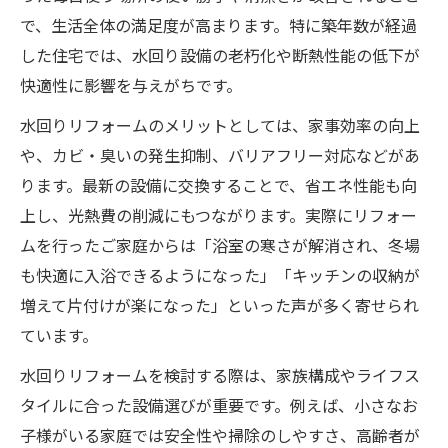
で、生活全体の満足度が高まります。特に築年数が経過
した住宅では、水回り設備の老朽化や断熱性能の低下が
快適性に影響を与えがちです。
水回りリフォームのメリットとしては、家事効率の向上
や、カビ・臭いの発生抑制、バリアフリー対応などがあ
ります。最新の設備に交換することで、省エネ性能も向
上し、光熱費の削減にもつながります。実際にリフォー
ムを行ったご家庭からは「浴室の寒さが解消され、冬場
も快適に入浴できるようになった」「キッチンの収納が
増えて片付けが楽になった」といった声が多く寄せられ
ています。
水回りリフォームを検討する際は、家族構成やライフス
タイルに合った設備選びが重要です。例えば、小さなお
子様がいる家庭では安全性や掃除のしやすさ、高齢者が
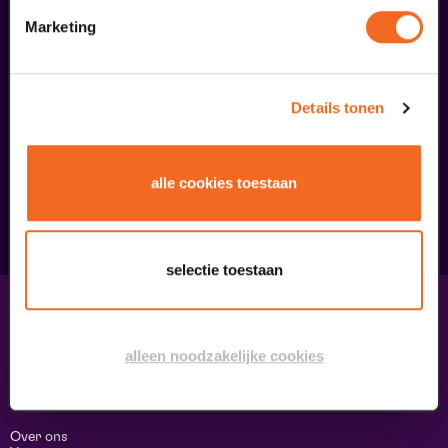
Marketing
Begin bij SIN
Details tonen
€ 39,50
alle cookies toestaan
meer informatie
selectie toestaan
Contact & adres
Contact
alleen noodzakelijke cookies
Route & Parkeren
Informatie
Over ons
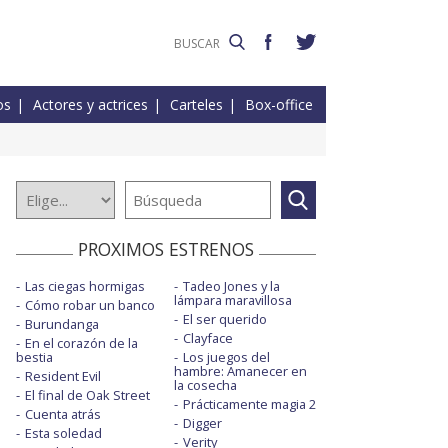
os
Actores y actrices
Carteles
Box-office
PROXIMOS ESTRENOS
Las ciegas hormigas
Tadeo Jones y la
lámpara maravillosa
Cómo robar un banco
El ser querido
Burundanga
Clayface
En el corazón de la
bestia
Los juegos del
hambre: Amanecer en
Resident Evil
la cosecha
El final de Oak Street
Prácticamente magia 2
Cuenta atrás
Digger
Esta soledad
Verity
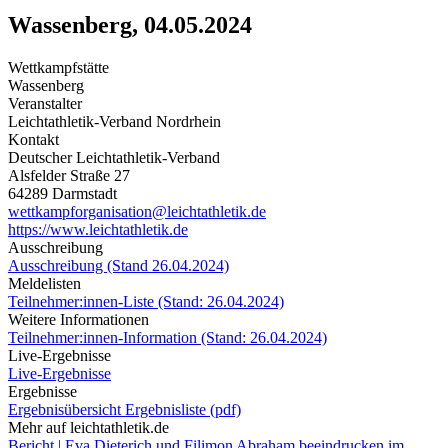
Wassenberg, 04.05.2024
Wettkampfstätte
Wassenberg
Veranstalter
Leichtathletik-Verband Nordrhein
Kontakt
Deutscher Leichtathletik-Verband
Alsfelder Straße 27
64289 Darmstadt
wettkampforganisation@leichtathletik.de
https://www.leichtathletik.de
Ausschreibung
Ausschreibung (Stand 26.04.2024)
Meldelisten
Teilnehmer:innen-Liste (Stand: 26.04.2024)
Weitere Informationen
Teilnehmer:innen-Information (Stand: 26.04.2024)
Live-Ergebnisse
Live-Ergebnisse
Ergebnisse
Ergebnisübersicht
Ergebnisliste (pdf)
Mehr auf leichtathletik.de
Bericht | Eva Dieterich und Filimon Abraham beeindrucken im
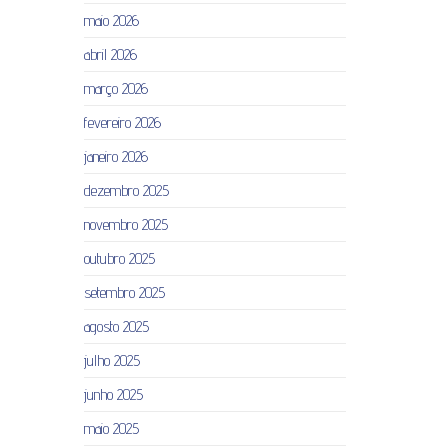
maio 2026
abril 2026
março 2026
fevereiro 2026
janeiro 2026
dezembro 2025
novembro 2025
outubro 2025
setembro 2025
agosto 2025
julho 2025
junho 2025
maio 2025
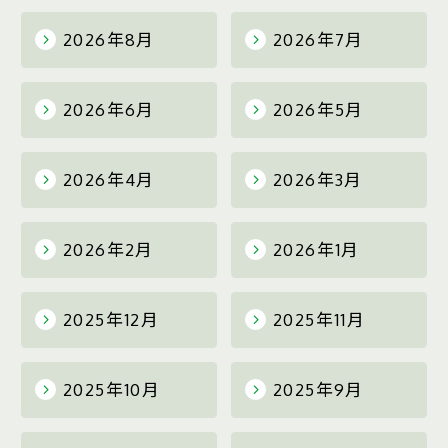
2026年8月
2026年7月
2026年6月
2026年5月
2026年4月
2026年3月
2026年2月
2026年1月
2025年12月
2025年11月
2025年10月
2025年9月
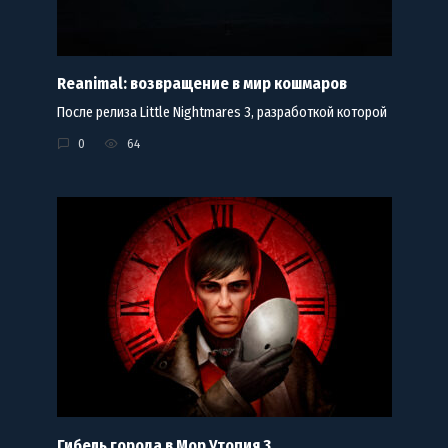
Reanimal: возвращение в мир кошмаров
После релиза Little Nightmares 3, разработкой которой
0
64
Гибель города в Мор Утопия 3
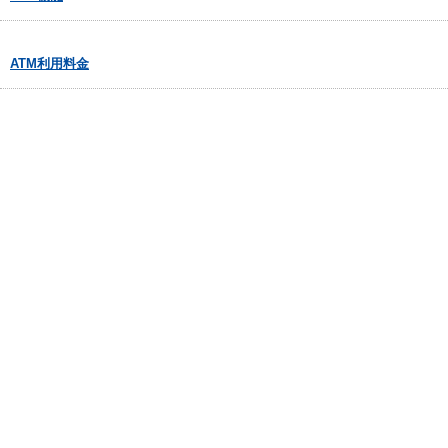
ATM利用料金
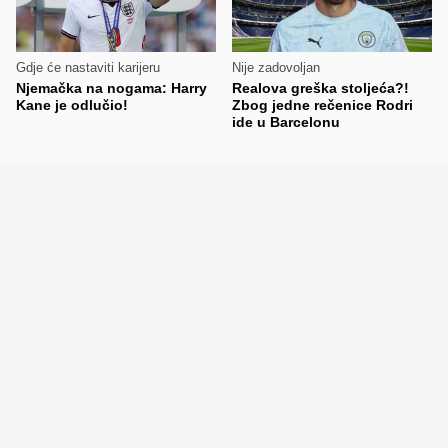
Gdje će nastaviti karijeru
Nije zadovoljan
Njemačka na nogama: Harry
Realova greška stoljeća?!
Kane je odlučio!
Zbog jedne rečenice Rodri
ide u Barcelonu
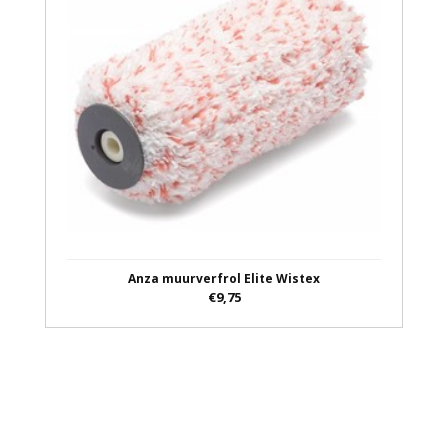
Anza muurverfrol Elite Wistex
€9,75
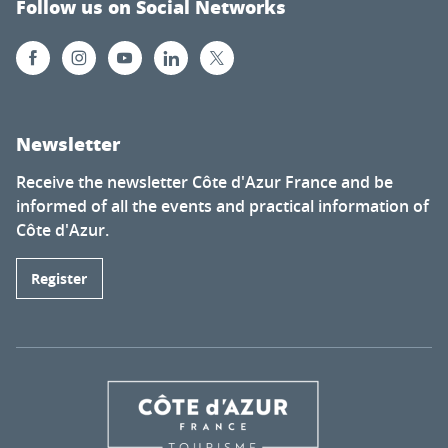
Follow us on Social Networks
Newsletter
Receive the newsletter Côte d'Azur France and be
informed of all the events and practical information of
Côte d'Azur.
Register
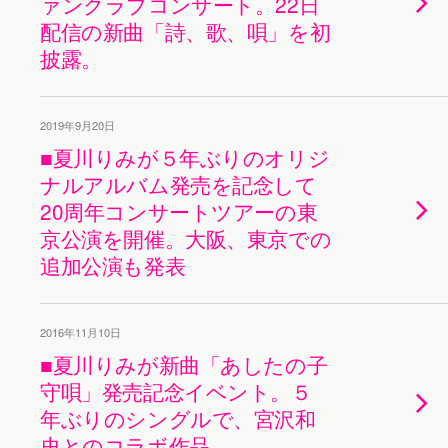
ァンクラブコンサート。22日
配信の新曲「詩、歌、唄」を初
披露。
2019年9月20日
■夏川りみが５年ぶりのオリジ
ナルアルバム発売を記念して
20周年コンサートツアーの東
京公演を開催。大阪、東京での
追加公演も発表
2016年11月10日
■夏川りみが新曲「あしたの子
守唄」発売記念イベント。５
年ぶりのシングルで、宮沢和
史とのコラボ作品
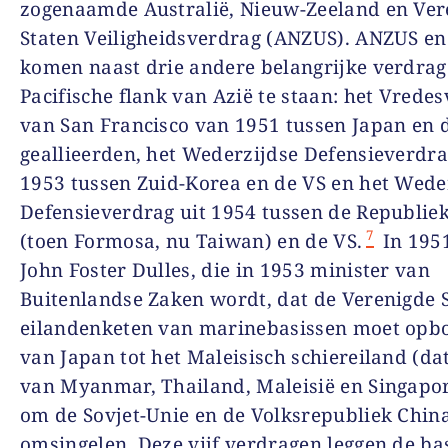
zogenaamde Australië, Nieuw-Zeeland en Ver
Staten Veiligheidsverdrag (ANZUS). ANZUS e
komen naast drie andere belangrijke verdrag
Pacifische flank van Azië te staan: het Vrede
van San Francisco van 1951 tussen Japan en 
geallieerden, het Wederzijdse Defensieverdra
1953 tussen Zuid-Korea en de VS en het Wede
Defensieverdrag uit 1954 tussen de Republie
7
(toen Formosa, nu Taiwan) en de VS.
In 1951
John Foster Dulles, die in 1953 minister van
Buitenlandse Zaken wordt, dat de Verenigde 
eilandenketen van marinebasissen moet op
van Japan tot het Maleisisch schiereiland (da
van Myanmar, Thailand, Maleisië en Singapo
om de Sovjet-Unie en de Volksrepubliek China
omsingelen. Deze vijf verdragen leggen de ba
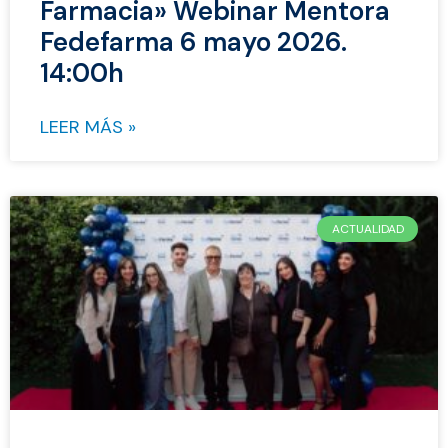
Farmacia» Webinar Mentora
Fedefarma 6 mayo 2026.
14:00h
LEER MÁS »
ACTUALIDAD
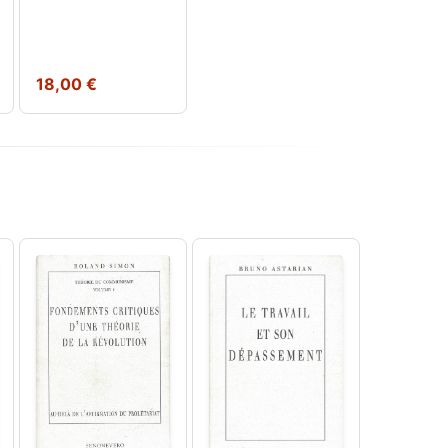
18,00 €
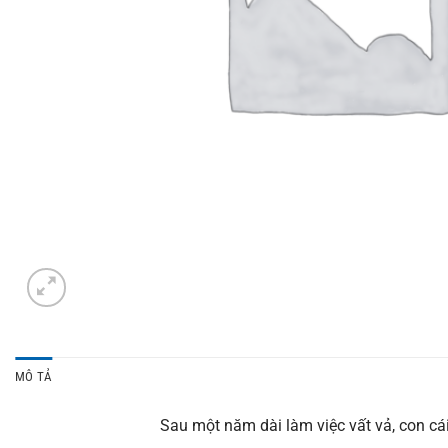
MÔ TẢ
Sau một năm dài làm việc vất vả, con cá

========================================================================

Your goal
From the data, pick out every line that includes "Teilnehmer".

Solved problem
Teilnehmer:innen-Liste (Stand: 26.04.2024)
Teilnehmer:innen-Information (Stand: 26.04.2024)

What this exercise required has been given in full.